The graph that has chosen is from here. It is a geom_history made by our fellow classmate.

First Glance

Positive Points

  • The graph effectively clarifies the comparison across various property types, making it easy for the audience to grasp differences at a glance.

  • The colour scheme is okay and overall it is a graph with straightforward interpretation without overwhelming the viewer.

Improvements

  • To further explore the relationship between total price and unit price per square foot across different property types, consider employing a more detailed graph, such as a violin plot. This could provide a deeper understanding of data distribution and variance within each category.

  • Enhancing the bar chart with data labels could significantly improve its readability. By directly displaying key information on the graph, viewers can quickly comprehend the data without needing to cross-reference with the axis. This step will streamline the presentation and make the information more accessible at a glance.

Data Preparation

  1. tidyverse: A collection of R packages that work in harmony to handle data manipulation, exploration, and visualization. Key components include ggplot2 for data visualization, dplyr for data manipulation, tidyr for tidying data, and readr for reading data, among others. It’s essential for modern data science in R.

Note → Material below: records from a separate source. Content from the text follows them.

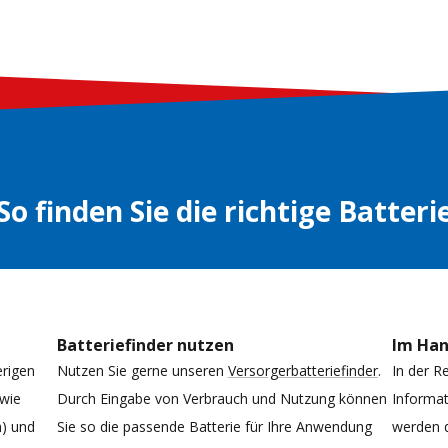
So finden Sie die richtige Batteri
Batteriefinder nutzen
Im Ha
erigen
Nutzen Sie gerne unseren
Versorgerbatteriefinder
.
In der R
 wie
Durch Eingabe von Verbrauch und Nutzung können
Informat
h) und
Sie so die passende Batterie für Ihre Anwendung
werden d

  2. scales: This package provides functions for mapping data to visual properties (like color, size, or shape) and formatting axes. It helps customize the scales of visual mappings in ggplot2 charts, making your visualizations more readable and precise.

  3. patchwork: An add-on to ggplot2, designed to make it simple to combine separate ggplots into a single plot layout. It provides a user-friendly syntax for arranging and annotating multiple graphs as one cohesive visualization.

  4. ggtext: Enhances ggplot2 by allowing richer text formatting in visualizations. With ggtext, you can use HTML and CSS to style the text elements in your plots, such as titles, labels, and annotations, giving you greater control over the text aesthetics.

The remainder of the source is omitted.